WHAT THIS TASK INVOLVES: Give back exactly the lines of the data below, starting with the line that has "BICKER BEA-550H" and going on through the line that has "pengamanan, pemberitahuan dini".

[Dataset entries]
▬▬▬▬▬▬
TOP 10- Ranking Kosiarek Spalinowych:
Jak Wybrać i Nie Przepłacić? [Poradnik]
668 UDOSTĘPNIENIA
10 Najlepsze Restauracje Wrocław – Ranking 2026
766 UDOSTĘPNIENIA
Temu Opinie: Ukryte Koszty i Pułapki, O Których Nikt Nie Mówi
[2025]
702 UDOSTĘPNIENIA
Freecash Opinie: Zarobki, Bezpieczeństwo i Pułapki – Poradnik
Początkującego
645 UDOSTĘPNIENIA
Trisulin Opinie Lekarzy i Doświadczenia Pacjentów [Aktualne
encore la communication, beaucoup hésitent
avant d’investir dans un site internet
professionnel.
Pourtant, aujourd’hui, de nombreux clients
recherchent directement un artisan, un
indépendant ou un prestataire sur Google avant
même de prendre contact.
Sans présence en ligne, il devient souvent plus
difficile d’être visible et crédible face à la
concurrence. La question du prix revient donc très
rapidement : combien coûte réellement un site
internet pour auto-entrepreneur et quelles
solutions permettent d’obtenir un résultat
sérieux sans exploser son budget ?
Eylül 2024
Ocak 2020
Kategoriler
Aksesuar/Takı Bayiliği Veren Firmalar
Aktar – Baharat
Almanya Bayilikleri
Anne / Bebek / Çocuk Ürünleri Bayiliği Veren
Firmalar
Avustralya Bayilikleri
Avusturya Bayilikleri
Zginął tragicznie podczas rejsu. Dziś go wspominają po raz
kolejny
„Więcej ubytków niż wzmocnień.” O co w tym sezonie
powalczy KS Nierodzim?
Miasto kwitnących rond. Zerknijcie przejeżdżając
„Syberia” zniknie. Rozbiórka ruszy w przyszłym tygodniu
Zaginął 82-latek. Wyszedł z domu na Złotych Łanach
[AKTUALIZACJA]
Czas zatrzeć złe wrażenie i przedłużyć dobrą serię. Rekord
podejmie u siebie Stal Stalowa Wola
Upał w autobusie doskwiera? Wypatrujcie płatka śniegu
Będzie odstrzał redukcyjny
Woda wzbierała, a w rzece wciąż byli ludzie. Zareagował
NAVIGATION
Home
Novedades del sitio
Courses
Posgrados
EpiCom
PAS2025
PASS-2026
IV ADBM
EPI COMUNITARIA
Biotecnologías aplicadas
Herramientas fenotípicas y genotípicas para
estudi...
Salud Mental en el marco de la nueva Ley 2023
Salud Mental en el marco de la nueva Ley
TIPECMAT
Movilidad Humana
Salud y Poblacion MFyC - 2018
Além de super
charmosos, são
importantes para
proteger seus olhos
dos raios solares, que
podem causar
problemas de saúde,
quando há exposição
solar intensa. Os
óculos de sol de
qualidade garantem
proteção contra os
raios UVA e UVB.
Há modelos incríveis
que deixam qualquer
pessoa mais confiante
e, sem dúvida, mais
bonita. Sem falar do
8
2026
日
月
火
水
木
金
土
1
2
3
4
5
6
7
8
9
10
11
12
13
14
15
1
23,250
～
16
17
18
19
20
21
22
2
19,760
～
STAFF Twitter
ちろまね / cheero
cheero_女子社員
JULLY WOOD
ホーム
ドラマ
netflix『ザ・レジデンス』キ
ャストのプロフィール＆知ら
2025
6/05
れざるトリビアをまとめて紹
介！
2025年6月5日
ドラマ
▬▬▬▬▬▬
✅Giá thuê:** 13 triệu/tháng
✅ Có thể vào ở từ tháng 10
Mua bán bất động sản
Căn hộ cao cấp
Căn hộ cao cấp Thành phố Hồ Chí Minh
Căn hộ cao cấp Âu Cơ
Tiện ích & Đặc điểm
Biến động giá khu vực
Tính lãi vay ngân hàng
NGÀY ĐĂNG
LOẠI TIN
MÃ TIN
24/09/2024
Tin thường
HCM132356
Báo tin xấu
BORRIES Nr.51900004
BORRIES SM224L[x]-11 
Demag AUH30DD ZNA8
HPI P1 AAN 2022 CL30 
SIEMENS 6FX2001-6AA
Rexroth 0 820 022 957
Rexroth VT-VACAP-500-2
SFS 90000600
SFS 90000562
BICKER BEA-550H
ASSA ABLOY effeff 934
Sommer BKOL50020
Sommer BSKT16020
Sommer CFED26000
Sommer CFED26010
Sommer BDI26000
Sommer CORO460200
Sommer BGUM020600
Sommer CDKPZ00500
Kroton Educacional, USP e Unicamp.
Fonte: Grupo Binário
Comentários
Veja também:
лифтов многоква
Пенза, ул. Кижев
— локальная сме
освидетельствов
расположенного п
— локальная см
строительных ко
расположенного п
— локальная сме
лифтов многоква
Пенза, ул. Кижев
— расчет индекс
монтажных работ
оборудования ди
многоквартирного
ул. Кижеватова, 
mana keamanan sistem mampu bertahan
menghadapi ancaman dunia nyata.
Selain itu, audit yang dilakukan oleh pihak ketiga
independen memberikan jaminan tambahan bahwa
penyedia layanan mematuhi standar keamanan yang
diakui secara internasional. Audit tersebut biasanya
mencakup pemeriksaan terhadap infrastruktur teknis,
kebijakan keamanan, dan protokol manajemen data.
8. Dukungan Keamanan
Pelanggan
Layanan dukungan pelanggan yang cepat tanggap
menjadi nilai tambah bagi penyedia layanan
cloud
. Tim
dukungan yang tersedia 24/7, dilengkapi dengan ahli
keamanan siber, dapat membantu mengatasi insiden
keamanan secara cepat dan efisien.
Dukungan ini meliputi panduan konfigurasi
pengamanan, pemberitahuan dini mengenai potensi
▬▬▬▬▬▬
EXERCISE ANSWER:
BICKER BEA-550H
ASSA ABLOY effeff 934
Sommer BKOL50020
Sommer BSKT16020
Sommer CFED26000
Sommer CFED26010
Sommer BDI26000
Sommer CORO460200
Sommer BGUM020600
Sommer CDKPZ00500
Kroton Educacional, USP e Unicamp.
Fonte: Grupo Binário
Comentários
Veja também:
лифтов многоква
Пенза, ул. Кижев
— локальная сме
освидетельствов
расположенного п
— локальная см
строительных ко
расположенного п
— локальная сме
лифтов многоква
Пенза, ул. Кижев
— расчет индекс
монтажных работ
оборудования ди
многоквартирного
ул. Кижеватова, 
mana keamanan sistem mampu bertahan
menghadapi ancaman dunia nyata.
Selain itu, audit yang dilakukan oleh pihak ketiga
independen memberikan jaminan tambahan bahwa
penyedia layanan mematuhi standar keamanan yang
diakui secara internasional. Audit tersebut biasanya
mencakup pemeriksaan terhadap infrastruktur teknis,
kebijakan keamanan, dan protokol manajemen data.
8. Dukungan Keamanan
Pelanggan
Layanan dukungan pelanggan yang cepat tanggap
menjadi nilai tambah bagi penyedia layanan
cloud
. Tim
dukungan yang tersedia 24/7, dilengkapi dengan ahli
keamanan siber, dapat membantu mengatasi insiden
keamanan secara cepat dan efisien.
Dukungan ini meliputi panduan konfigurasi
pengamanan, pemberitahuan dini mengenai potensi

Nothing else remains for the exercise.